The reason you don't want to have a steady diet of processed food is because if you look at the ingredient list you are sure to find a plethora of unknown, possibly unpronouncable items that are usually chemicals, i.e. preservatives, artificial flavors or colors. There may also be more sodium in these food items than you'd like to consume in a serving. Now, I'm not saying you can't eat this food in a pinch, I'm advocating avoiding them and keeping them to 10% or less of your diet.

You can also take your healthy eating plan a step further by avoiding unhealthy fat, GMO food and non-organic produce, particularly the "dirty dozen".

A friend recently told me "I don't know how to cook healthy". Well, I live to show you! Let's take for example the breakfast I served this morning.



On the plate are scrambled eggs with a moderate amount of cheese (I slice to 4 eggs).
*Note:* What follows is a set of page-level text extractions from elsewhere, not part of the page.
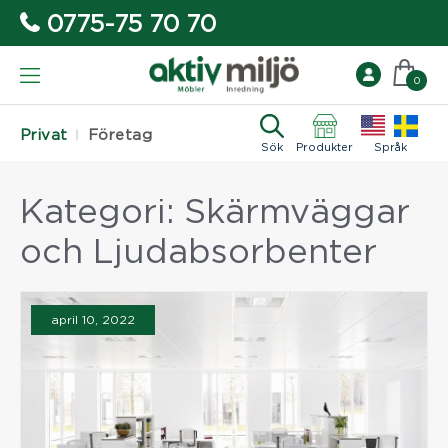
0775-75 70 70
0
Privat
Företag
Sök
Produkter
Språk
Kategori:
Skärmväggar
och Ljudabsorbenter
april 10, 2022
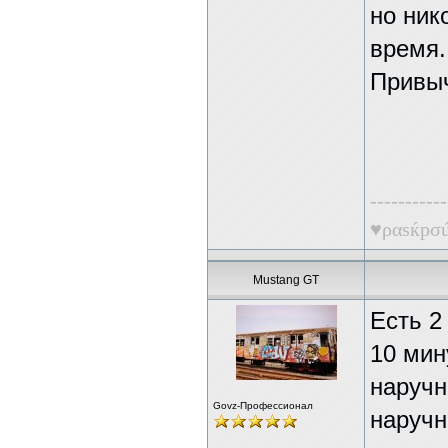
но ник
время.
Привыч
-----------
♥ραsќрσú
Mustang GT
Есть 2
10 мин
наручн
Govz-Профессионал
наручн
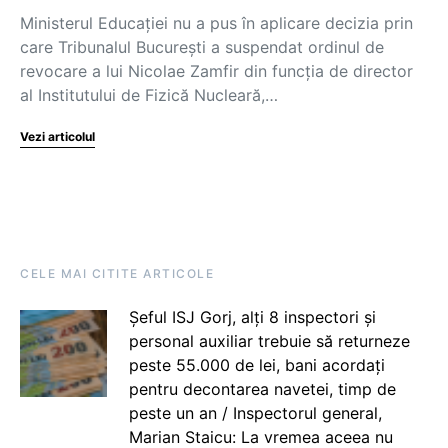
Ministerul Educației nu a pus în aplicare decizia prin
care Tribunalul București a suspendat ordinul de
revocare a lui Nicolae Zamfir din funcția de director
al Institutului de Fizică Nucleară,…
Vezi articolul
CELE MAI CITITE ARTICOLE
Șeful ISJ Gorj, alți 8 inspectori și
personal auxiliar trebuie să returneze
peste 55.000 de lei, bani acordați
pentru decontarea navetei, timp de
peste un an / Inspectorul general,
Marian Staicu: La vremea aceea nu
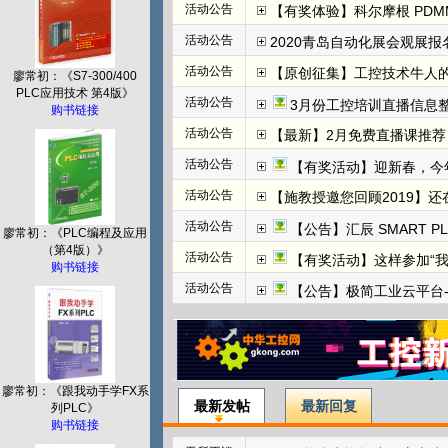
活动公告
【有奖体验】科尔摩根 PDMM+
活动公告
2020青岛自动化展会观展报名
活动公告
【原创征集】工控技术牛人
廖常初：《S7-300/400
PLC应用技术 第4版》
活动公告
3月份工控培训直播信息整
购书链接
活动公告
【最新】2月免费直播课推荐：
活动公告
【有奖活动】迎新春，今
活动公告
【施教授邀您回顾2019】
活动公告
【公告】汇辰 SMART P
廖常初：《PLC编程及应用
（第4版）》
活动公告
【有奖活动】这样参加“
购书链接
活动公告
【公告】极简工业云平台-边
廖常初：《跟我动手学FX系
最新发帖
最新回复
列PLC》
购书链接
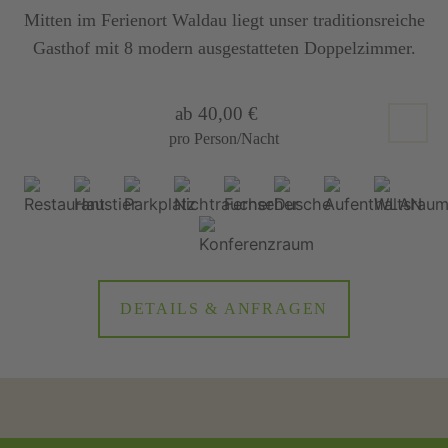
Mitten im Ferienort Waldau liegt unser traditionsreiche
Gasthof mit 8 modern ausgestatteten Doppelzimmer.
ab 40,00 €
pro Person/Nacht
DETAILS & ANFRAGEN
The eggs were scrambled in a bit of olive oil and a bit of butter (I like to buy grass fed or Irish butter).
Small red potatoes steamed in the microwave and tossed with a small amount of butter (maybe 1/2 T) and some fresh herbs from my garden and finished with a sprinkling of cajun and steak seasoning. They take the place of hash browns which not only saves you the fat and calories, but provides you with vitamins, minerals and phytochemicals that come from fresh produce.
There's one slice of bacon on my plate, it's Applegate bacon, which is nitrate free. It's an indulence, my daughter adores bacon. (She got two slices, which is what you should limit your portion to and eat very infrequently if you are trying to trim down.)
Since my daughter is trying to avoid wheat I served up some leftover veggies from last nights dinner: green beans sauteed in olive oil with shallots, mushrooms, and a bit of sundried tomato.
And of course, I always like to serve fresh fruit for breakfast. I sprinkled this bowl of fruit with a spoonful of chia seeds which are super antioxidants.

You should concentrate on feeding your body nutrients, not just bulk to fill up. If it's beige, brown, white or drab, it's probably mostly empty calories.
Which is why I say, REAL FOOD IS PRETTY!!

*Grilled, baked, steamed or sauteed in olive oil, not deep fried.